DRCongo: Between Rebellion and Elephants, Military Has Many Enemies (DRC)


Africa #1

Date Published

Poachers of elephants in north-eastern Democratic Republic of Congo are legion: rebels, soldiers, pastoralists, armed horsemen, many actors of chaos in this tormented region at the confluence of the Central African Republic in crisis and Sudan South war. Tirelessly guards roam the vast Garamba National Park, in groups of five helicopters in remote areas of the park. Once deposited in a clearing, they begin nine days of patrol, in complete autonomy, to watch elephants and hunt down poachers.

The year 2015 was challenging for them: 114 elephants (against 132 in 2014) were slaughtered despite their efforts, nearly 10 percent of the population of elephants in the park. “We fight against truly dangerous groups, they are soldiers. It’s a real war,” sums up Ghislain Somba, deputy head of the park, seconded by the Congolese Institute for Nature Conservation (ICCN).

Each year, more than 30,000 elephants are killed in Africa to supply an illegal trade to Asia, especially China where ivory is trading around 1,000 kilo euros. Some of the elephant tusks stored in the double round local park weigh more than 30 kilos.

In Garamba, the South Sudan, the northern border of the park provides the largest contingent of poachers. The country sank there over two years into a devastating civil war. The effects were soon to be felt on the other side of the border. “I consider South Sudan as a whole an armed group,” says Erik Mararv, thirty, Park Superintendent sent by the South African organization African Parks, who co-manages the reserve with ICCN. His men have repeatedly arrested South Sudanese poachers and seized weapons and uniforms of the army of the government of South Sudan (SPLA). About “80 percent” of elephants killed in the park are by South Sudanese armed groups, says Mr. Mararv.

Rhino Exterminated

The Lord’s Resistance Army (LRA), the notorious Ugandan rebel group with its litany of massacres and mass kidnappings in thirty years of existence, is also involved: now reduced to about 150 fighters, but especially rampant in Central Africa, the LRA is also engaged in poaching, using ivory’s value as a bargaining chip to obtain weapons. “The LRA is a sunset organization,” cautions Mr. Mararv. “There is always poaching stamped on LRA but if you look at the whole phenomenon, including the South Sudanese poaching, it does not mean much.”

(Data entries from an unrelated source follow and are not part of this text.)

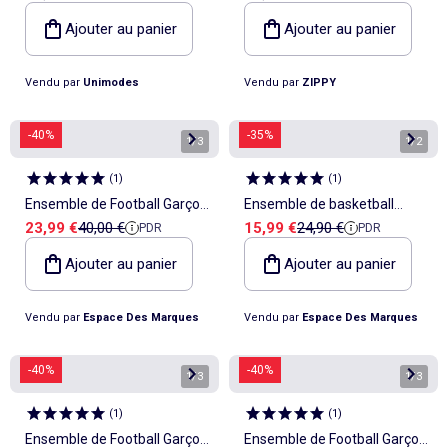
motif
art
Ajouter au panier
Ajouter au panier
Vendu par
Unimodes
Vendu par
ZIPPY
-40%
-35%
1
/
3
1
/
2
(
1
)
(
1
)
Ensemble de Football Garçon
Ensemble de basketball
Prix de vente
Prix de référence
Prix de vente
Prix de référence
23,99 €
40,00 €
15,99 €
24,90 €
PDR
PDR
Kappa
Enfant Sport Zone
Ajouter au panier
Ajouter au panier
Vendu par
Espace Des Marques
Vendu par
Espace Des Marques
-40%
-40%
1
/
3
1
/
3
(
1
)
(
1
)
Ensemble de Football Garçon
Ensemble de Football Garçon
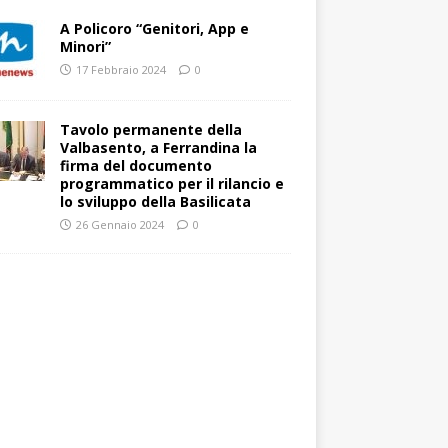
A Policoro “Genitori, App e
Minori”
17 Febbraio 2024
0
Tavolo permanente della
Valbasento, a Ferrandina la
firma del documento
programmatico per il rilancio e
lo sviluppo della Basilicata
26 Gennaio 2024
0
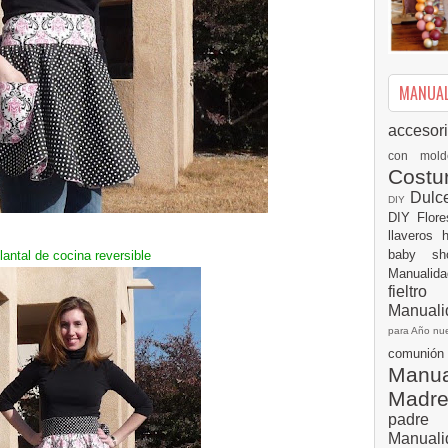
MANUALI
accesor
con mol
Cost
Dulc
DIY
DIY
Flor
llaveros
baby s
lantal de cocina reversible
Manualid
fielt
Manuali
para Año n
comuni
Manual
Madr
padre
Manuali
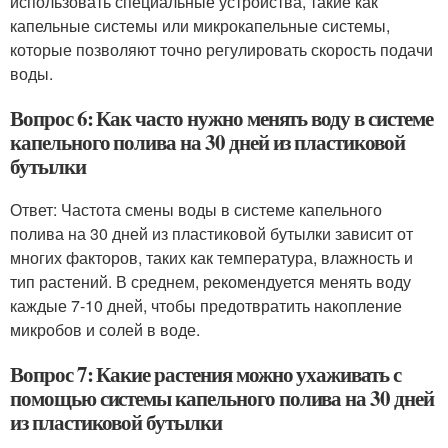
использовать специальные устройства, такие как
капельные системы или микрокапельные системы,
которые позволяют точно регулировать скорость подачи
воды.
Вопрос 6: Как часто нужно менять воду в системе
капельного полива на 30 дней из пластиковой
бутылки
Ответ: Частота смены воды в системе капельного
полива на 30 дней из пластиковой бутылки зависит от
многих факторов, таких как температура, влажность и
тип растений. В среднем, рекомендуется менять воду
каждые 7-10 дней, чтобы предотвратить накопление
микробов и солей в воде.
Вопрос 7: Какие растения можно ухаживать с
помощью системы капельного полива на 30 дней
из пластиковой бутылки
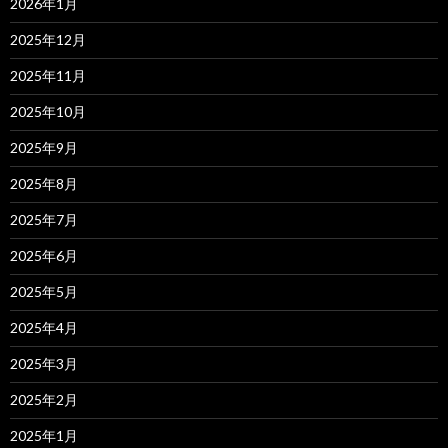
2026年1月
2025年12月
2025年11月
2025年10月
2025年9月
2025年8月
2025年7月
2025年6月
2025年5月
2025年4月
2025年3月
2025年2月
2025年1月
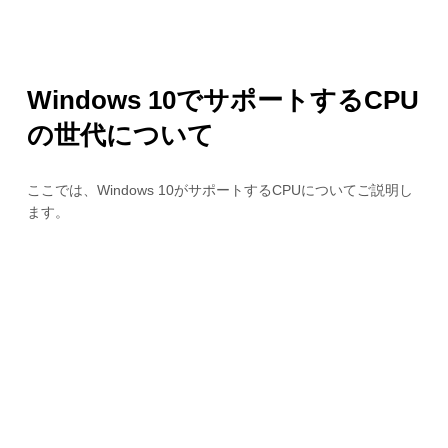
Windows 10でサポートするCPU
の世代について
ここでは、Windows 10がサポートするCPUについてご説明し
ます。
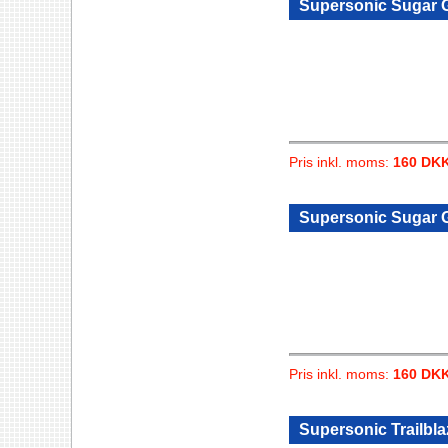
Supersonic Sugar Gl
Pris inkl. moms:
160 DK
Supersonic Sugar G
Pris inkl. moms:
160 DK
Supersonic Trailblaz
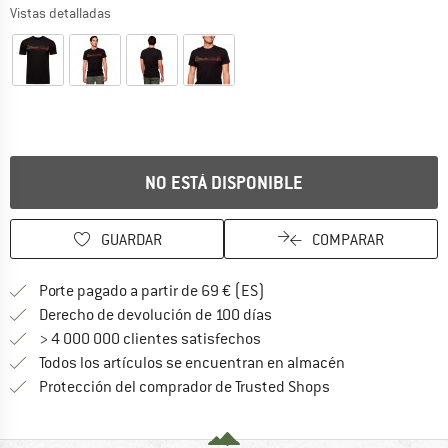
Vistas detalladas
NO ESTÁ DISPONIBLE
GUARDAR
COMPARAR
¡encuentre más información
Porte pagado a partir de 69 € (ES)
vaya a la política de devo
Derecho de devolución de 100 días
> 4 000 000 clientes satisfechos
Todos los artículos se encuentran en almacén
¡toda la informac
Protección del comprador de Trusted Shops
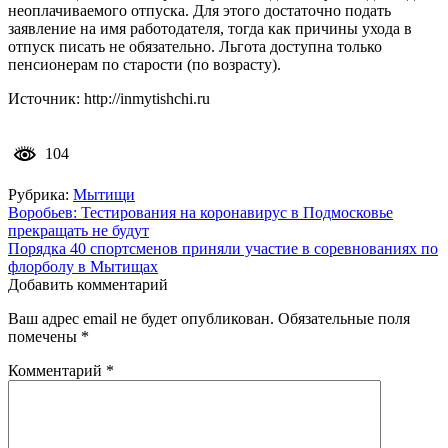
неоплачиваемого отпуска. Для этого достаточно подать
заявление на имя работодателя, тогда как причины ухода в
отпуск писать не обязательно. Льгота доступна только
пенсионерам по старости (по возрасту).
Источник: http://inmytishchi.ru
104
Рубрика:
Мытищи
Навигация
Воробьев: Тестирования на коронавирус в Подмосковье
прекращать не будут
по
Порядка 40 спортсменов приняли участие в соревнованиях по
записям
флорболу в Мытищах
Добавить комментарий
Ваш адрес email не будет опубликован.
Обязательные поля
помечены
*
Комментарий
*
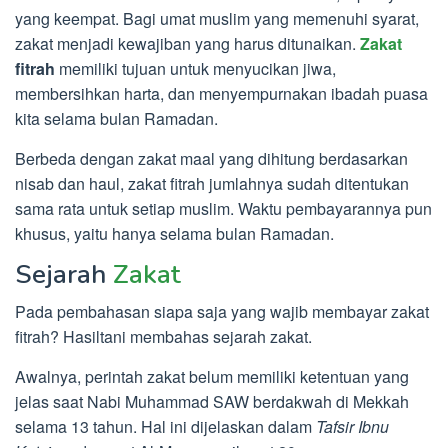
yang keempat. Bagi umat muslim yang memenuhi syarat,
zakat menjadi kewajiban yang harus ditunaikan.
Zakat
fitrah
memiliki tujuan untuk menyucikan jiwa,
membersihkan harta, dan menyempurnakan ibadah puasa
kita selama bulan Ramadan.
Berbeda dengan zakat maal yang dihitung berdasarkan
nisab dan haul, zakat fitrah jumlahnya sudah ditentukan
sama rata untuk setiap muslim. Waktu pembayarannya pun
khusus, yaitu hanya selama bulan Ramadan.
Sejarah
Zakat
Pada pembahasan siapa saja yang wajib membayar zakat
fitrah? Hasiltani membahas sejarah zakat.
Awalnya, perintah zakat belum memiliki ketentuan yang
jelas saat Nabi Muhammad SAW berdakwah di Mekkah
selama 13 tahun. Hal ini dijelaskan dalam
Tafsir Ibnu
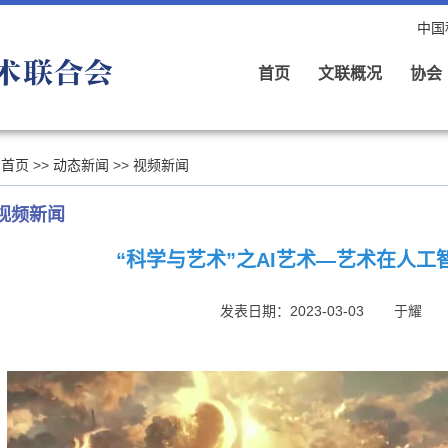
中国
首页
文联概况
协会
首页
>>
动态新闻
>>
视频新闻
视频新闻
“科学与艺术”之AI艺术—艺术在人工
发表日期：2023-03-03
于耀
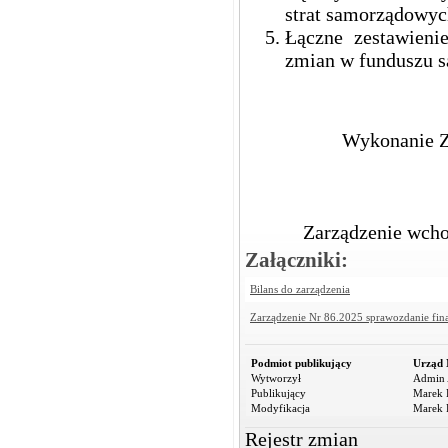
strat samorządowyc
Łączne zestawieni
zmian w funduszu 
Wykonanie Z
Zarządzenie wchod
Załączniki:
Bilans do zarządzenia
Zarządzenie Nr 86.2025 sprawozdanie fi
Podmiot publikujący
Urząd 
Wytworzył
Admin 
Publikujący
Marek R
Modyfikacja
Marek R
Rejestr zmian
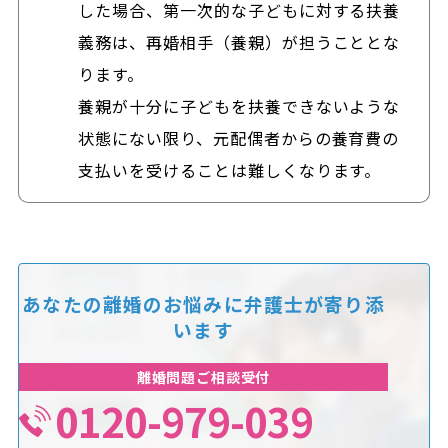
した場合、第一次的な子どもに対する扶養
義務は、再婚相手（養親）が担うこととな
ります。
養親が十分に子どもを扶養できないような
状態にない限り、元配偶者からの養育費の
支払いを受けることは難しくなります。
あなたの離婚のお悩みに
弁護士が寄り添
います
離婚問題ご相談受付
0120-979-039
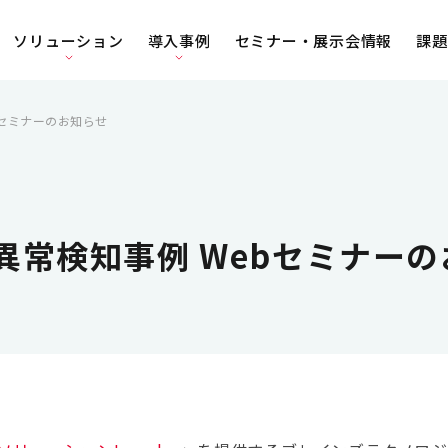
ソリューション
導入事例
セミナー・展示会情報
課題
ebセミナーのお知らせ
AI異常検知事例 Webセミナー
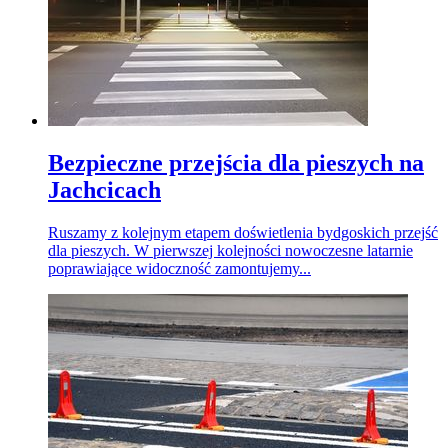
Bezpieczne przejścia dla pieszych na
Jachcicach
Ruszamy z kolejnym etapem doświetlenia bydgoskich przejść
dla pieszych. W pierwszej kolejności nowoczesne latarnie
poprawiające widoczność zamontujemy...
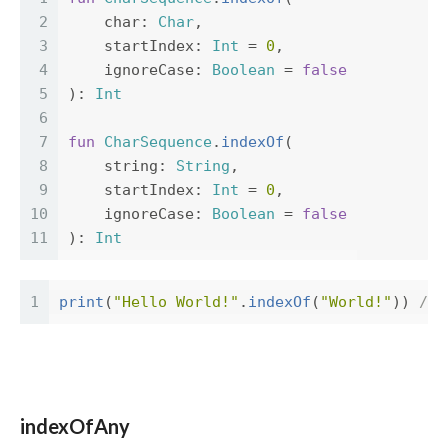
2
char
:
Char
,
3
startIndex
:
Int
=
0
,
4
ignoreCase
:
Boolean
=
false
5
):
Int
6
7
fun
CharSequence
.
indexOf
(
8
string
:
String
,
9
startIndex
:
Int
=
0
,
10
ignoreCase
:
Boolean
=
false
11
):
Int
1
print
(
"Hello World!"
.
indexOf
(
"World!"
))
// 
indexOfAny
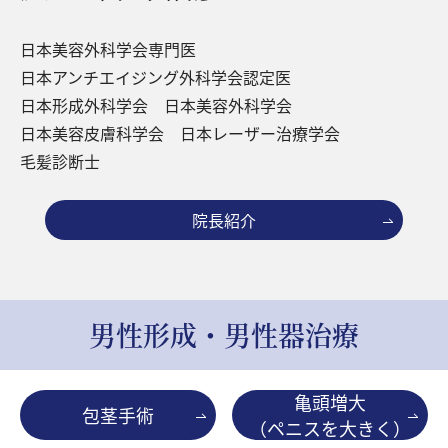
日本美容外科学会専門医
日本アンチエイジング外科学会認定医
日本形成外科学会 日本美容外科学会
日本美容皮膚科学会 日本レーザー治療学会
毛髪診断士
院長紹介
男性形成・男性器治療
亀頭増大
包茎手術
（ペニスを大きく）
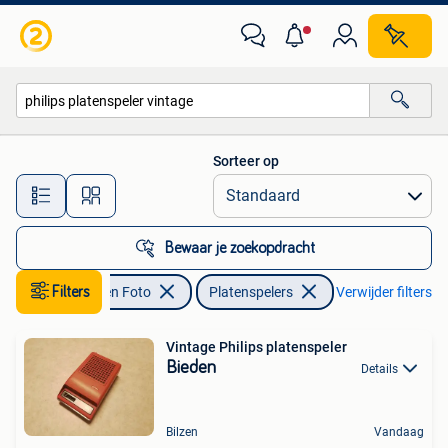
Platenspelers
Sorteer op
Alle afstanden…
Bewaar je zoekopdracht
Audio, Tv en Foto
Filters
Platenspelers
Verwijder filters
Vintage Philips platenspeler
Bieden
Details
Bilzen
Vandaag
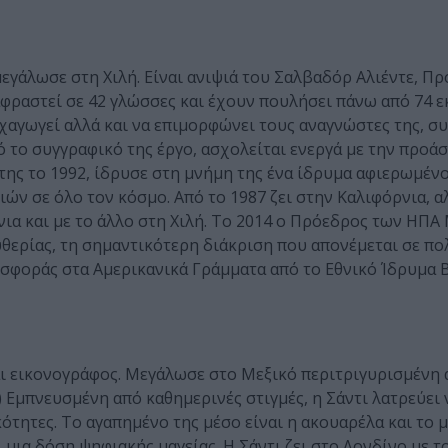
εγάλωσε στη Χιλή. Είναι ανιψιά του Σαλβαδόρ Αλιέντε, Π
ταφραστεί σε 42 γλώσσες και έχουν πουλήσει πάνω από 74 
χαγωγεί αλλά και να επιμορφώνει τους αναγνώστες της, συ
πό το συγγραφικό της έργο, ασχολείται ενεργά με την προά
ης το 1992, ίδρυσε στη μνήμη της ένα ίδρυμα αφιερωμέν
ών σε όλο τον κόσμο. Από το 1987 ζει στην Καλιφόρνια, α
νια και με το άλλο στη Χιλή. Το 2014 ο Πρόεδρος των ΗΠ
θερίας, τη σημαντικότερη διάκριση που απονέμεται σε πολ
ισφοράς στα Αμερικανικά Γράμματα από το Εθνικό Ίδρυμα 
αι εικονογράφος. Μεγάλωσε στο Μεξικό περιτριγυρισμένη 
) Εμπνευσμένη από καθημερινές στιγμές, η Σάντι λατρεύει
τητες. Το αγαπημένο της μέσο είναι η ακουαρέλα και το μ
 μια δόση ψηφιακής μαγείας. Η Σάντι ζει στο Λονδίνο με τ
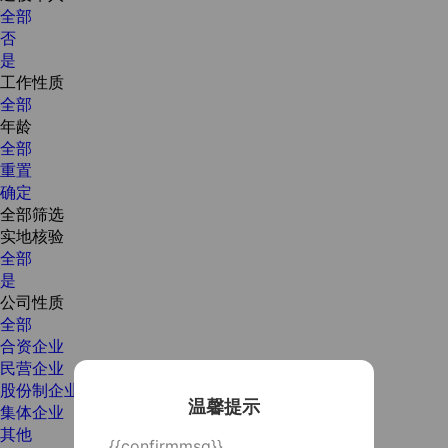
全部
否
是
工作性质
全部
年龄
全部
重置
确定
全部筛选
实地核验
全部
是
公司性质
全部
合资企业
民营企业
股份制企业
温馨提示
集体企业
其他
{{confirmmsg}}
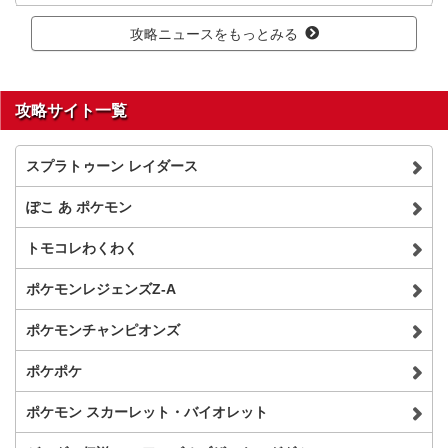
攻略ニュースをもっとみる
攻略サイト一覧
スプラトゥーン レイダース
ぽこ あ ポケモン
トモコレわくわく
ポケモンレジェンズZ-A
ポケモンチャンピオンズ
ポケポケ
ポケモン スカーレット・バイオレット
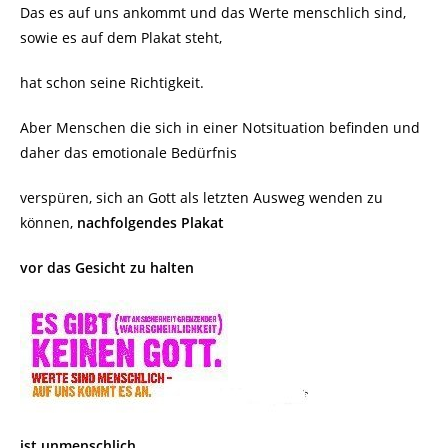
Das es auf uns ankommt und das Werte menschlich sind,
sowie es auf dem Plakat steht,
hat schon seine Richtigkeit.
Aber Menschen die sich in einer Notsituation befinden und
daher das emotionale Bedürfnis
verspüren, sich an Gott als letzten Ausweg wenden zu
können,
nachfolgendes Plakat
vor das
Gesicht zu halten
ist unmenschlich.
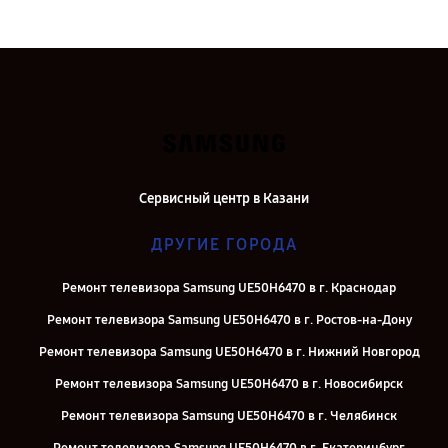
Сервисный центр в Казани
ДРУГИЕ ГОРОДА
Ремонт телевизора Samsung UE50H6470 в г. Краснодар
Ремонт телевизора Samsung UE50H6470 в г. Ростов-на-Дону
Ремонт телевизора Samsung UE50H6470 в г. Нижний Новгород
Ремонт телевизора Samsung UE50H6470 в г. Новосибирск
Ремонт телевизора Samsung UE50H6470 в г. Челябинск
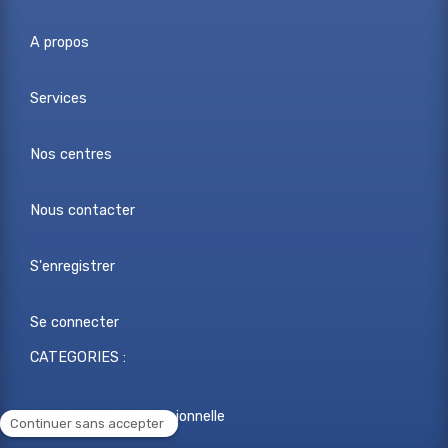
A propos
Services
Nos centres
Nous contacter
S'enregistrer
Se connecter
CATEGORIES :
Reconversion professionnelle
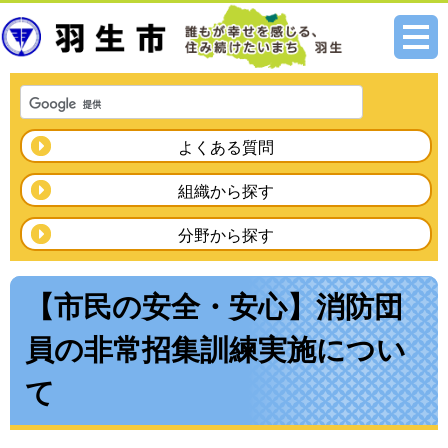
メニ
ュー
よくある質問
組織から探す
分野から探す
【市民の安全・安心】消防団
員の非常招集訓練実施につい
て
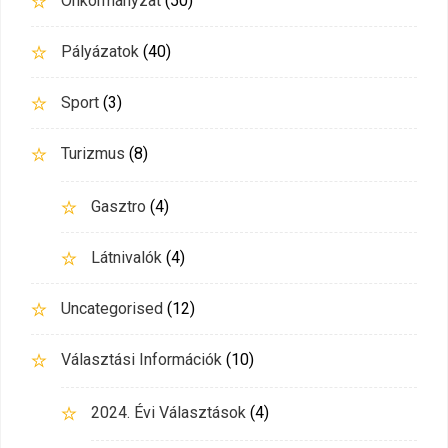
Önkormányzat
(50)
Pályázatok
(40)
Sport
(3)
Turizmus
(8)
Gasztro
(4)
Látnivalók
(4)
Uncategorised
(12)
Választási Információk
(10)
2024. Évi Választások
(4)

This has not always been the case. In the afternoon of 2 January, 2009, the LRA attacked Nagero, the park headquarters on the south bank of the River Dungu, killing ten people.

Among the victims was Silu Masika, a young woman of eighteen who had given birth to a baby a week before. Her father, Alexis, a guard of the park, now raises the child and ruminates on his anger. “If I come across an LRA, I shoot him,” he promises. Congolese villagers living around the park sometimes engage in poaching of elephants, but they hunt more readily antelopes, buffaloes, and hippos for meat.

Elephants Garamba are also targeted by Sudanese Janjaweed militia, perched on their horses, which have been able to mount poaching expeditions across central Africa some many months.

In early 2012, they shot about 300 elephants in Cameroon, Bouba N’Djida in the park, then a few months later, stretched a deadly ambush against guards in Zakouma Park in Chad.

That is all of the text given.